▶ [WORK INSTRUCTION] Would you copy exactly the lines in the data below from the one that has "et autres pla" through the one that has "serwis w polskim", dropping any pictures?
Segment Start: TASK INPUTS
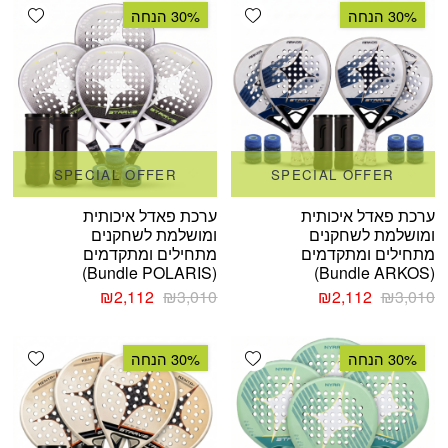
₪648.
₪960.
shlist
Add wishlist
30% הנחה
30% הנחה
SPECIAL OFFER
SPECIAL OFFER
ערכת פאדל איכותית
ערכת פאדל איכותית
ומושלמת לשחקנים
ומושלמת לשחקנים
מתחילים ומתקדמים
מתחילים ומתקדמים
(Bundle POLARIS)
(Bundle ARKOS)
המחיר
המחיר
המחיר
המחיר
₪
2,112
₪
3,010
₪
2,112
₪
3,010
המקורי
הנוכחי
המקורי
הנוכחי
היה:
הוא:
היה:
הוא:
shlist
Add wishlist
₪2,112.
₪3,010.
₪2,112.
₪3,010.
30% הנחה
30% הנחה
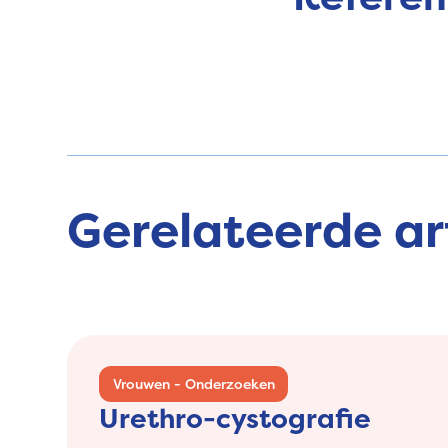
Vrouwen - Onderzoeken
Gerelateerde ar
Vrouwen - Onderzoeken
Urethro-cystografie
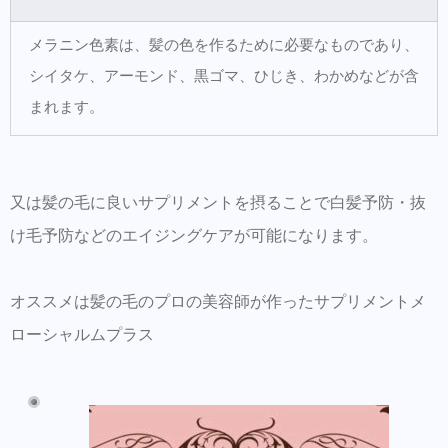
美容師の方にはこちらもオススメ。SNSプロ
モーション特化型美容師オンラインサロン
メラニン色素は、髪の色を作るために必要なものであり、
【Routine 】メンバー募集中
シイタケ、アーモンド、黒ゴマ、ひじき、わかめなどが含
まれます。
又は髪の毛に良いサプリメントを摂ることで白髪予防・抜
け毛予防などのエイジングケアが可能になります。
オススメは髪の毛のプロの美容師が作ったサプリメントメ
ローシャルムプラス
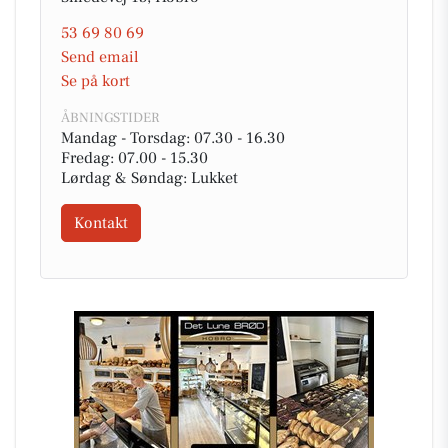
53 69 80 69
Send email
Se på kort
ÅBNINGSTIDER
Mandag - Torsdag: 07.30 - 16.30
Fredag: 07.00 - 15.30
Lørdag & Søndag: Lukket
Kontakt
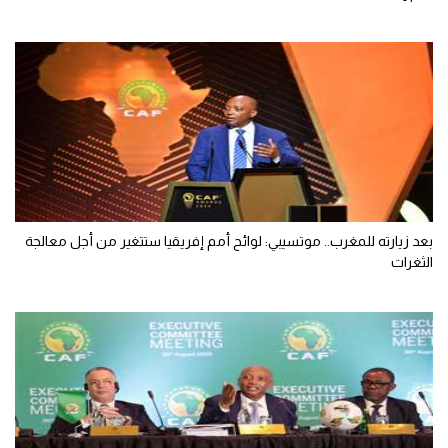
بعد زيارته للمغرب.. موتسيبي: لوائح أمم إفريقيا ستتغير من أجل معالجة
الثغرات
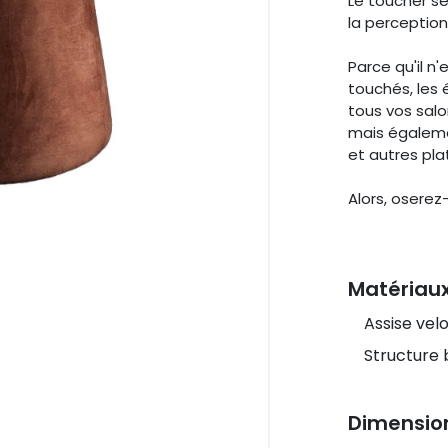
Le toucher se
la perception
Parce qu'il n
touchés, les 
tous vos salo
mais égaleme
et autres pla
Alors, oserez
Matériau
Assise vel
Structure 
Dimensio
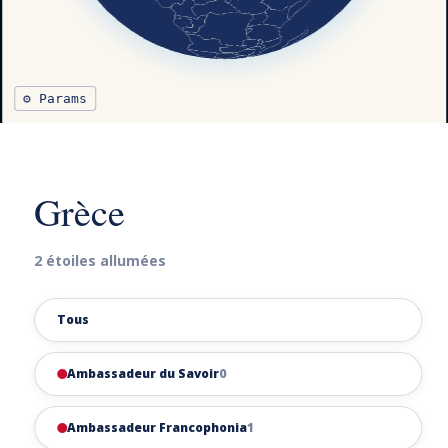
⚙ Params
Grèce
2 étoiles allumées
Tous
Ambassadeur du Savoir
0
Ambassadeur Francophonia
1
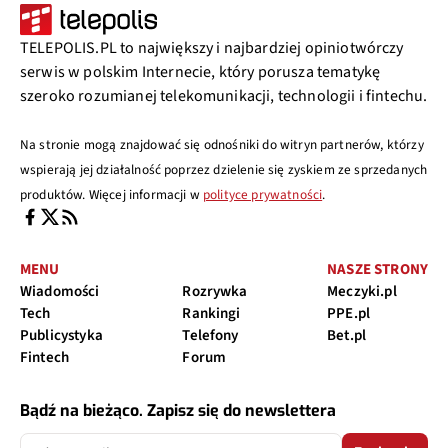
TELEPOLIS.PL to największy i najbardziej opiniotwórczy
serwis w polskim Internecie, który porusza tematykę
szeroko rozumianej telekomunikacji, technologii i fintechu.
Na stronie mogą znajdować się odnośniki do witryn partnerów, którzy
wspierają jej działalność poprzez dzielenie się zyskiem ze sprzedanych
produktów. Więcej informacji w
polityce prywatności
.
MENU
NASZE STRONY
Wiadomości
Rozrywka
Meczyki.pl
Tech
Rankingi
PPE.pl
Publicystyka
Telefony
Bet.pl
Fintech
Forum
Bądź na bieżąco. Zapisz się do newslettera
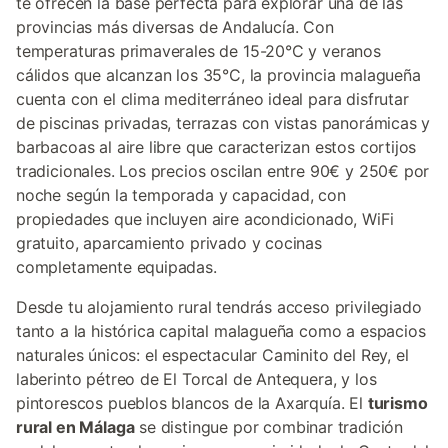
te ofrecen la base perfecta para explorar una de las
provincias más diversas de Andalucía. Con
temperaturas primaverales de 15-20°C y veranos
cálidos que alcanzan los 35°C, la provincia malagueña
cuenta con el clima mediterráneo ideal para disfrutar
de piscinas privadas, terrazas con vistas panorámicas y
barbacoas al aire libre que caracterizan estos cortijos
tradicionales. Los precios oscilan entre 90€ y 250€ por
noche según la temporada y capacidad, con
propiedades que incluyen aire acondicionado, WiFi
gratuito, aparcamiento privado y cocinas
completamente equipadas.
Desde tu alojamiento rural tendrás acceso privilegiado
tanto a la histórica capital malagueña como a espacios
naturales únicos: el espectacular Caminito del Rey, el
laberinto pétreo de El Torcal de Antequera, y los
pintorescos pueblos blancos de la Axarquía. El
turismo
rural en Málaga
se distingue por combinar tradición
Segment End: TASK INPUTS
▶ [WRITTEN ANSWER]
et autres pla
Alors, oserez
Matériau
Assise vel
Structure 
Dimensio
⚙ Params
Grèce
2 étoiles allumées
Tous
Ambassadeur du Savoir
0
Ambassadeur Francophonia
1
TELEPOLIS.PL to największy i najbardziej opiniotwórczy
serwis w polskim Internecie, który porusza tematykę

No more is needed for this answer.